Prompt ▸ The expected output is a copy of every line in the records with the string "evästeet".

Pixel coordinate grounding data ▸
══════

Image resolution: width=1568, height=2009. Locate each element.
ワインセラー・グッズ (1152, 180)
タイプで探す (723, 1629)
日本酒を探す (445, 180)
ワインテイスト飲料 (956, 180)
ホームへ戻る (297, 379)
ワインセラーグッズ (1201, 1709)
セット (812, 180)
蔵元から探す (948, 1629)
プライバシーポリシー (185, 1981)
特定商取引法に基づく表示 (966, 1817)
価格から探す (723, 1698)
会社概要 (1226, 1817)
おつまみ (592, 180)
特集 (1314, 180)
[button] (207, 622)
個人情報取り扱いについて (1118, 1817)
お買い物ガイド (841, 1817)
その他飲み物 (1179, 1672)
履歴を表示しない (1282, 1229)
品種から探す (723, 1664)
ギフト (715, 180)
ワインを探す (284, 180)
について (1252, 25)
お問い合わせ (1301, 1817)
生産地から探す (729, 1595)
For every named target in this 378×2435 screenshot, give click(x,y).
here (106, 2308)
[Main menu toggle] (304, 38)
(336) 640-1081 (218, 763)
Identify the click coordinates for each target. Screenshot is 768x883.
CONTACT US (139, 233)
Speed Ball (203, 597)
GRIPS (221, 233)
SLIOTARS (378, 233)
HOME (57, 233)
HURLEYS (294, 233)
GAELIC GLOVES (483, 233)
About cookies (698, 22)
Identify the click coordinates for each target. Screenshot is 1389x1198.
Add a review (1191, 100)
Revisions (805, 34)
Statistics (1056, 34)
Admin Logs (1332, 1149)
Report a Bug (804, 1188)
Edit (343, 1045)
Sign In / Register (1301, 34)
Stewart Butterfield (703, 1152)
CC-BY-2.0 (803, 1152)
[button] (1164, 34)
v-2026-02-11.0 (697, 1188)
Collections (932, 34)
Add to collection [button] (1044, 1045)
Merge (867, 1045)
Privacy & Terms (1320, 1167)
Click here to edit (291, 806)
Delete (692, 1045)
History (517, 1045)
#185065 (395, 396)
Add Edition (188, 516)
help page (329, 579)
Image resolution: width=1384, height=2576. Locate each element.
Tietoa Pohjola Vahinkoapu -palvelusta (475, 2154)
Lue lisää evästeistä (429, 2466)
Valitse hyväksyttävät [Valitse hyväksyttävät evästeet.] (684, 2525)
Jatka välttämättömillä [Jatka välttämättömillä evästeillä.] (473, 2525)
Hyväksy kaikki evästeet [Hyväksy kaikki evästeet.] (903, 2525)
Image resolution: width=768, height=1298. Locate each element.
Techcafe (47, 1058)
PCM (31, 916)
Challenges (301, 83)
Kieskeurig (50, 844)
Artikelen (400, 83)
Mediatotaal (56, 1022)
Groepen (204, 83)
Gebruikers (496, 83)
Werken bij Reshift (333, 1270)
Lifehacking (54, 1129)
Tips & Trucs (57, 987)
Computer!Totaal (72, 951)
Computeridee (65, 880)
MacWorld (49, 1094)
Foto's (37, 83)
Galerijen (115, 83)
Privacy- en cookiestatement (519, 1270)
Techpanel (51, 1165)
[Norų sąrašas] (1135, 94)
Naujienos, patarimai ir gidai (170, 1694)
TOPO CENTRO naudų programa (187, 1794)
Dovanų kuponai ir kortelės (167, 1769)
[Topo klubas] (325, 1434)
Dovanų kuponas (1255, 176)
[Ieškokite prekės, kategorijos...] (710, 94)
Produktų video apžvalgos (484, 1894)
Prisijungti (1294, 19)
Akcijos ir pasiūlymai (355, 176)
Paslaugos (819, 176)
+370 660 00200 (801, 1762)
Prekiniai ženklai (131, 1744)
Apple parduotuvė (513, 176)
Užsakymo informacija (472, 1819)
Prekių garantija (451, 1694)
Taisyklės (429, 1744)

══════

Solution for this exercise ▸
Valitse hyväksyttävät [Valitse hyväksyttävät evästeet.] (684, 2525)
Hyväksy kaikki evästeet [Hyväksy kaikki evästeet.] (903, 2525)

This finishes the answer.